Re: SSL/ECC and nbproc >1

2016-11-25 Thread Christian Ruppert

On 2016-11-25 15:26, Willy Tarreau wrote:

On Fri, Nov 25, 2016 at 02:44:35PM +0100, Christian Ruppert wrote:
I have a default bind for process 1 which is basically the http 
frontend and
the actual backend, RSA is bound to another, single process and ECC is 
bound
to all the rest. So in this case SSL (in particular ECC) is the 
problem. The

connections/handshakes should be *actually* using CPU+2 till NCPU.
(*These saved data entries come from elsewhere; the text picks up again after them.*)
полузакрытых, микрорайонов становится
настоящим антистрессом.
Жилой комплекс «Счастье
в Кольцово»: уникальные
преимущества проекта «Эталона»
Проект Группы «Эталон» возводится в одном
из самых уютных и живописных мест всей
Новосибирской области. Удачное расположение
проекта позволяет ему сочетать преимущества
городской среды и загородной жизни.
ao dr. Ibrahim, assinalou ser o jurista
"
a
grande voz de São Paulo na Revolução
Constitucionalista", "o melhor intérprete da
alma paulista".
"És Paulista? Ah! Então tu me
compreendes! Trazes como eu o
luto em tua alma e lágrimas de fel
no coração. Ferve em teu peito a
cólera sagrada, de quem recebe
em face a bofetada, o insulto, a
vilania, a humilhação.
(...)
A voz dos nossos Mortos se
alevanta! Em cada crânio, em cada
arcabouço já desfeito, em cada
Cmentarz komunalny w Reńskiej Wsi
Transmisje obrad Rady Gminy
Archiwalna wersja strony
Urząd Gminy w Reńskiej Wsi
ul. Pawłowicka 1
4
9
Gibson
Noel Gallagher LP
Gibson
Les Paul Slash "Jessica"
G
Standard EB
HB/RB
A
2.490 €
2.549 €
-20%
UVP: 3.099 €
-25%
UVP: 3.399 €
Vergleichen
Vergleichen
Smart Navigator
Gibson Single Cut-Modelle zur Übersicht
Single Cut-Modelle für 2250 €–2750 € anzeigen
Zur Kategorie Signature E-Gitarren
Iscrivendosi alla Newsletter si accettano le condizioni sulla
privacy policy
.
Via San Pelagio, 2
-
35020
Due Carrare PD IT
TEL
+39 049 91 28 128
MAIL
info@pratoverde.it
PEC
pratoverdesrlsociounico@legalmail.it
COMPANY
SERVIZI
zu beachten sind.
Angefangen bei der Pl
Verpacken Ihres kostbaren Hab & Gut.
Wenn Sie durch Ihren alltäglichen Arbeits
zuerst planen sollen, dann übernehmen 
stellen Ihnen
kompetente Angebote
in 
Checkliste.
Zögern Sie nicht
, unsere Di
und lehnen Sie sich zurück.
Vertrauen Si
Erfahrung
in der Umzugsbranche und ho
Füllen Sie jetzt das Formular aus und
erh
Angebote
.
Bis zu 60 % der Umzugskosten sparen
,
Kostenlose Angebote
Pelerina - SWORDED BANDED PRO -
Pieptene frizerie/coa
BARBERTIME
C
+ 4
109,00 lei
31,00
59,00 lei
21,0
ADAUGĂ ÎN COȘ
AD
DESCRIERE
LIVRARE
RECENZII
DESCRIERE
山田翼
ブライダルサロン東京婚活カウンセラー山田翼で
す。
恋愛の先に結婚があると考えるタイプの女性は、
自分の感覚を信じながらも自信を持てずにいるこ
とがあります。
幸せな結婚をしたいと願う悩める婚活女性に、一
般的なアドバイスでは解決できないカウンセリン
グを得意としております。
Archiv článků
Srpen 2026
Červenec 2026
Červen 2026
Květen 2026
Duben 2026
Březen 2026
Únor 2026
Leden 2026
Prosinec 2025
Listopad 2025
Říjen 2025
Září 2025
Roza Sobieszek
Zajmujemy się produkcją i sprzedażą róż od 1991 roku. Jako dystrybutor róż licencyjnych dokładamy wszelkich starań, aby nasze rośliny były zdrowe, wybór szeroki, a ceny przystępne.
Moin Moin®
That's exactly what I'm talking about, look, you have this :

  frontend ECC
 bind-process 3-36
 bind :65420 ssl crt /etc/haproxy/test.pem-ECC
 mode http
 default_backend bk_ram

It creates a single socket (hence a single queue) and shares it between
all processes. Thus each incoming connection will wake up all processes
not doing anything, and the first one capable of grabbing it will take
it as well as a few following ones if any. You end up with a very
unbalanced load making it hard to scale.

Instead you can do this :

  frontend ECC
 bind :65420 ssl crt /etc/haproxy/test.pem-ECC process 3
 bind :65420 ssl crt /etc/haproxy/test.pem-ECC process 4
 bind :65420 ssl crt /etc/haproxy/test.pem-ECC process 5
 bind :65420 ssl crt /etc/haproxy/test.pem-ECC process 6
 ...
 bind :65420 ssl crt /etc/haproxy/test.pem-ECC process 36
 mode http
 default_backend bk_ram

You'll really have 34 listening sockets all fairly balanced with their
own queue. You can generally achieve higher loads this way and with a
lower average latency.

Also, I tend to bind network IRQs to the same cores as those doing SSL
because you hardly have the two at once. SSL is not able to deal with
traffic capable of saturating a NIC driver, so when SSL saturates the
CPU you have little traffic and when the NIC requires all the CPU for
high traffic, you know there's little SSL.

Cheers,
Willy


Ah! Thanks! I had to remove the default "bind-process 1" or also setting 
the "bind-process 3-36" in the ECC frontend though. I guess it's the 
same at the end. Anyway the IRQ/NIC problem was still the same. I'll 
setup it that way anyway if that's better, together with the Intel 
affinity script or as you said, bound to the related core that does SSL. 
Let's see how well that performs.


--
Regards,
Christian Ruppert



Re: SSL/ECC and nbproc >1

2016-11-25 Thread Willy Tarreau
On Fri, Nov 25, 2016 at 02:44:35PM +0100, Christian Ruppert wrote:
> I have a default bind for process 1 which is basically the http frontend and
> the actual backend, RSA is bound to another, single process and ECC is bound
> to all the rest. So in this case SSL (in particular ECC) is the problem. The
> connections/handshakes should be *actually* using CPU+2 till NCPU.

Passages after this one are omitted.